• Provided records:
-- Opening Marker --

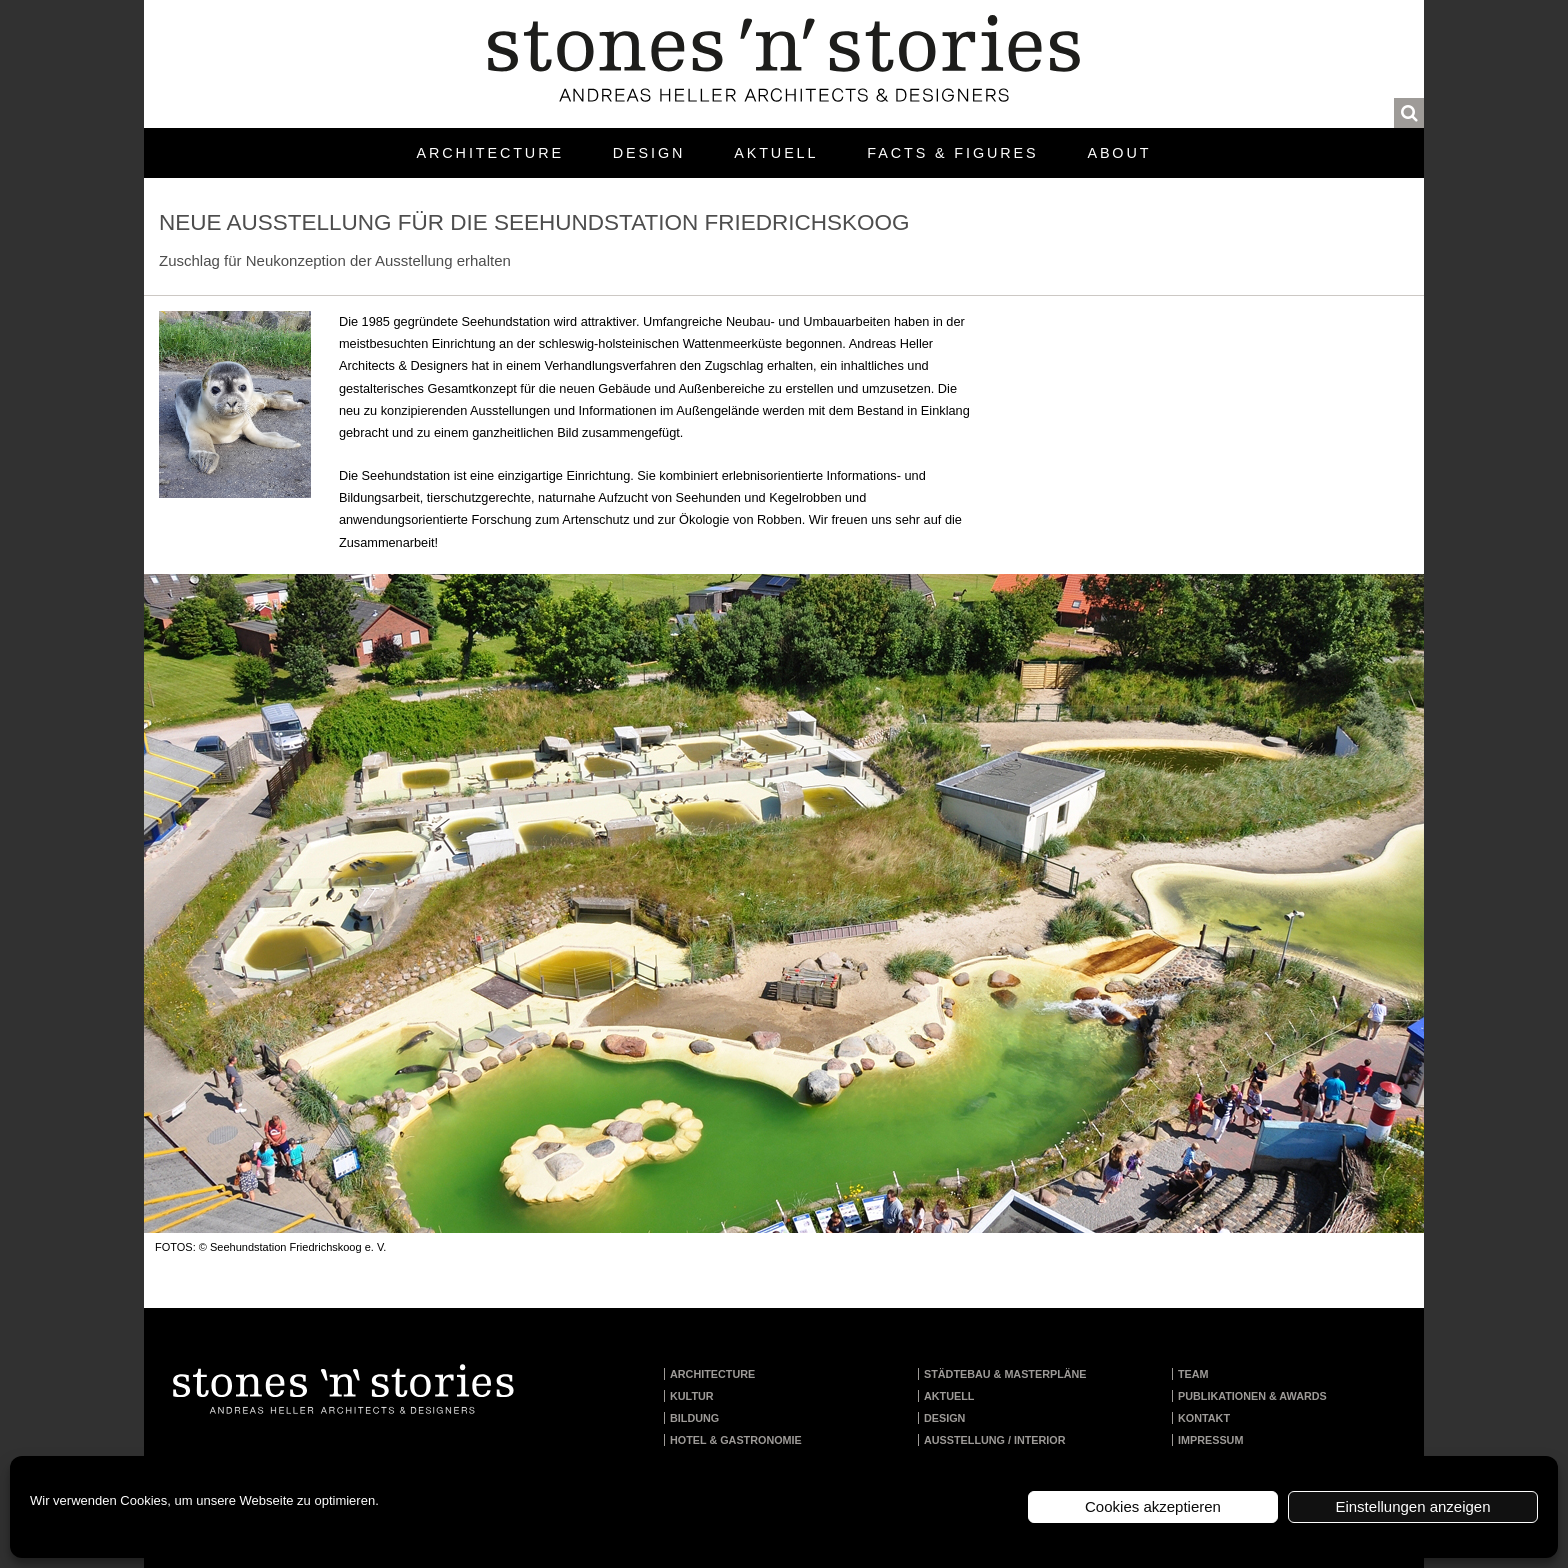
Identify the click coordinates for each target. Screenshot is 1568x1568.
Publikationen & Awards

-- Closing Marker --
-- Opening Marker --

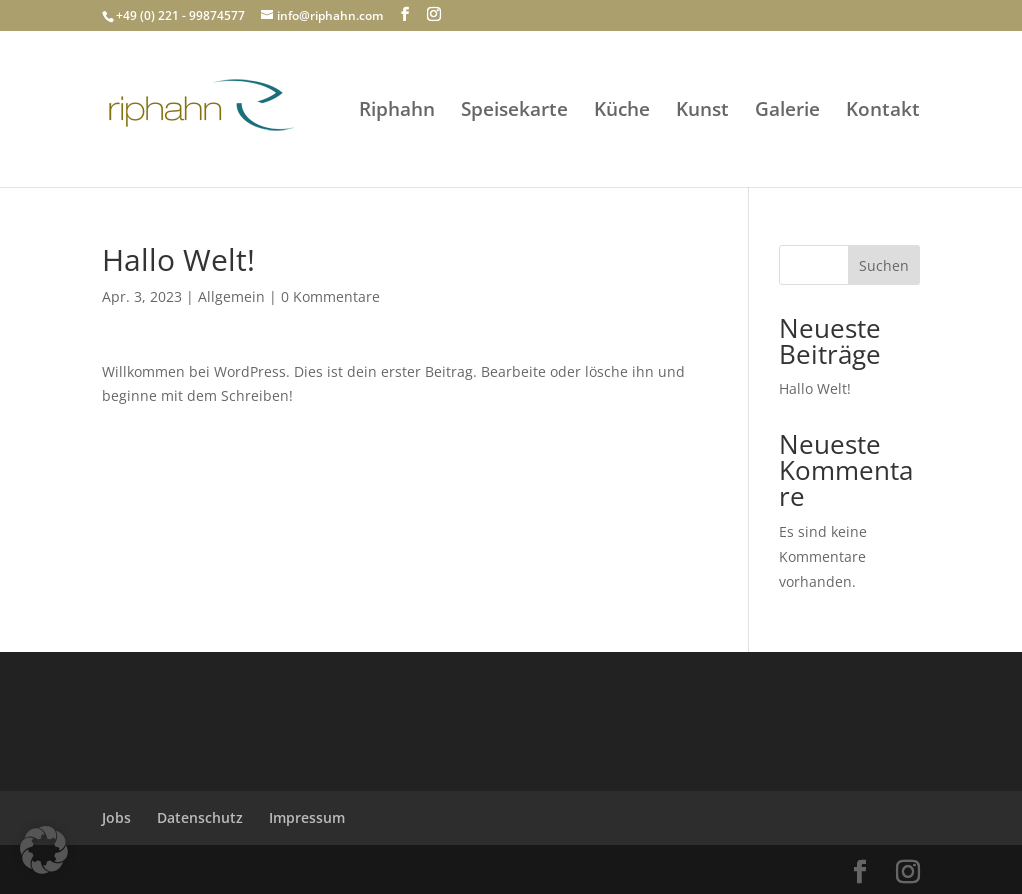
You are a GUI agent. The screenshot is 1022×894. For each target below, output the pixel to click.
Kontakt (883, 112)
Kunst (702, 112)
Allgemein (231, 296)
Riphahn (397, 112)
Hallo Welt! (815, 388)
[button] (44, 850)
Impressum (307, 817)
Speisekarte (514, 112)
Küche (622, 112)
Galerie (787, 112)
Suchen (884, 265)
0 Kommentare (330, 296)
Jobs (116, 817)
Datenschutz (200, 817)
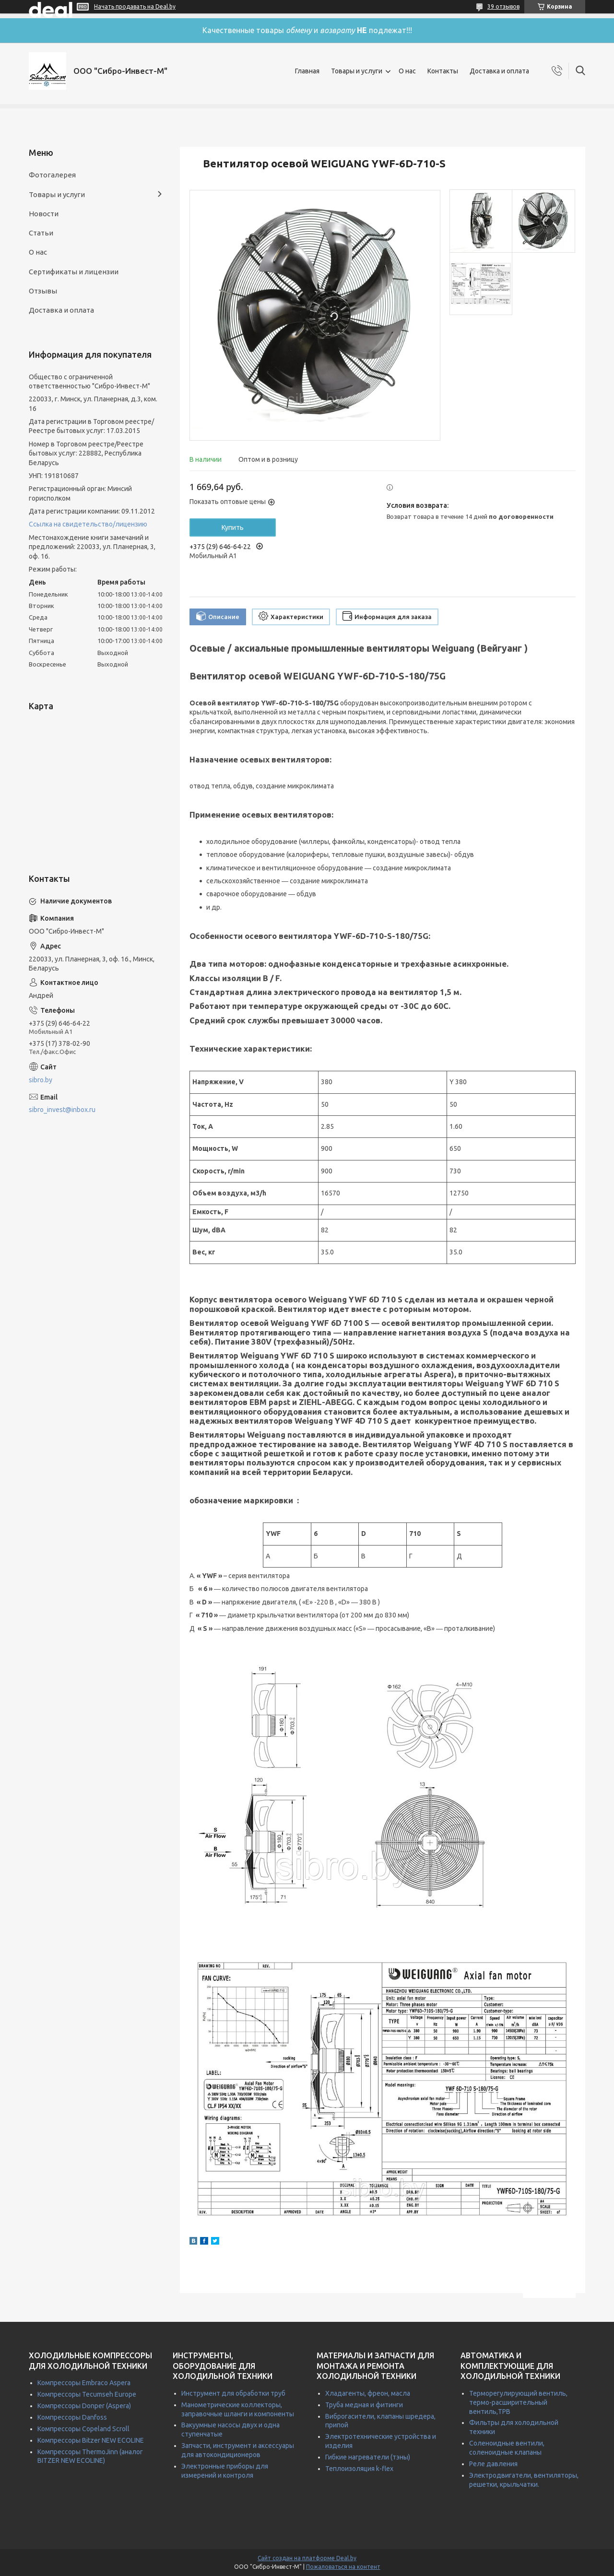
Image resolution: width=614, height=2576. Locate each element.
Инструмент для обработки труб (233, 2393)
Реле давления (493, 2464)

-- Closing Marker --
-- Opening Marker --

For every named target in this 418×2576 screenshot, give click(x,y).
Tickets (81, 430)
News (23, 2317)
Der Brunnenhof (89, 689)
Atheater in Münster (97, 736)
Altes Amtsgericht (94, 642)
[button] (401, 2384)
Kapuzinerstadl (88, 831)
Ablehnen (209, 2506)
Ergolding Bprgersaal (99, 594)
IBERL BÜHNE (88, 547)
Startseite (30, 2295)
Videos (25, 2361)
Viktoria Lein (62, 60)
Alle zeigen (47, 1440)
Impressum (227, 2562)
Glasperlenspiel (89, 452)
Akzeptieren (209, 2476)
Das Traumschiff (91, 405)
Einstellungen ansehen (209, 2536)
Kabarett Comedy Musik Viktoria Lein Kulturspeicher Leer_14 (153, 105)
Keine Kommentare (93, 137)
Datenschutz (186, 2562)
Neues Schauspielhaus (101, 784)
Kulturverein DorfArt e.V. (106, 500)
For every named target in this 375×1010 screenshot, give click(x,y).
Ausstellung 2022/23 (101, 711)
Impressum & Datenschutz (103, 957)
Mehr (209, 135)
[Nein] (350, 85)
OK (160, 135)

-- Closing Marker --

• Instructions for the task: Would you print exactly and only the lines of the material above that run from the line with "Ausstellung 2022/23 (101, 711)" through the line with "OK (160, 135)", both included?

• The completed task:
Ausstellung 2022/23 (101, 711)
Impressum & Datenschutz (103, 957)
Mehr (209, 135)
[Nein] (350, 85)
OK (160, 135)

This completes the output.